Legendary producer born in Lyon Jean-Michel Jarre debuted in the 60s writing music for films and commercials after being mentored by the father of musique concrète Pierre Schaeffer and Karlheinz Stockhausen, both defining figures in the evolution of electronic music.
Jarre is a renowned bestselling artist who has sold over 80 million albums and gathered record-breaking audiences in his spectacular shows, once drawing crowds of 3 million people in just one night. But most of all, Jean-Michel Jarre is highly regarded as one of the pioneers in electronic music, taking it out of the studios and academic research labs and onto the mass audience.
In his early days, instruments like the synthesizer and the sequencer were novelties that artists adopted and adapted to their workflow without any preconceptions, motivated by the desire to experiment. Back then, playing live certain electronic music compositions was not easy since it was hard to carry all the modular equipment of that time and use it on stage. Jarre was able to kill two birds with one stone. First, he wrote very melodic themes influenced by pop music that brought those new sounds closer to a massive audience. Then, Jarre laid the foundations of today’s tech shows merging music and visual elements in perfect synchrony, thus creating an indivisible whole with the purpose of making an impact on the spectator. Jarre redefined the role of a performer who does not sing but still occupies a central space of the stage by using music devices that are a show by themselves such as the iconic laser harp or his circular light keyboard, highlights of some of his most celebrated concerts.

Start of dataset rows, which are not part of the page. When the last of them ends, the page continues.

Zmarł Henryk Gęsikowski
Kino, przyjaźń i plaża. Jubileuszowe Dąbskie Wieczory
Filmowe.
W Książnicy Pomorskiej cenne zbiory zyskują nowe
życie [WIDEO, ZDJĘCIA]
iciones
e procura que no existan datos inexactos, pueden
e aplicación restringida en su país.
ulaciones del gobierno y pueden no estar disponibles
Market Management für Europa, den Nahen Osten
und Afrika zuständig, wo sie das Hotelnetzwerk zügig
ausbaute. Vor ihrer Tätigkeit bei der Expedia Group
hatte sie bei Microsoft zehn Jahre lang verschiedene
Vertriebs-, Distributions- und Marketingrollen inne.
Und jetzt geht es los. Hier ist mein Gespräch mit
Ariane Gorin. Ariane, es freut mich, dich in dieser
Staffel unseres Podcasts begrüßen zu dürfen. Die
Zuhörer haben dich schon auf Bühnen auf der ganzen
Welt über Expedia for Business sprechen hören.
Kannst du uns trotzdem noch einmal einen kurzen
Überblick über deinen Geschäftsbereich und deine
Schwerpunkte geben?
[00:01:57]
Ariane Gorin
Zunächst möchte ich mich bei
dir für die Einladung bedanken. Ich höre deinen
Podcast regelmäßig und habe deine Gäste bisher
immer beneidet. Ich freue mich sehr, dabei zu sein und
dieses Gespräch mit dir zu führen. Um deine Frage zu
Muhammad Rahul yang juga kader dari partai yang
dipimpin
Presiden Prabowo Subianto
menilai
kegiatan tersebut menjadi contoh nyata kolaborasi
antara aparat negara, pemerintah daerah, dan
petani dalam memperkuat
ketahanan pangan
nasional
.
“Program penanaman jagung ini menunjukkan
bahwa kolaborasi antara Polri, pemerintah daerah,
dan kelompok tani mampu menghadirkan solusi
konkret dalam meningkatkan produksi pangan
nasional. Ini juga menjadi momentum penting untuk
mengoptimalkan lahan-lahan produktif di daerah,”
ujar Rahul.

In conversation with electronic music journalist Philip Sherburne, Jarre will discuss his musical evolution, the way he has shortened the gap between the general public and the use of avantgarde technology in live shows, what are his current interests in terms of creative languages for sound and the ideas and collaborations behind his latest two albums.
Jean-Michel Jarre will exclusively premiere his latest show at Sónar By Night based on the two volumes of ‘Electronica: The Time Machine’.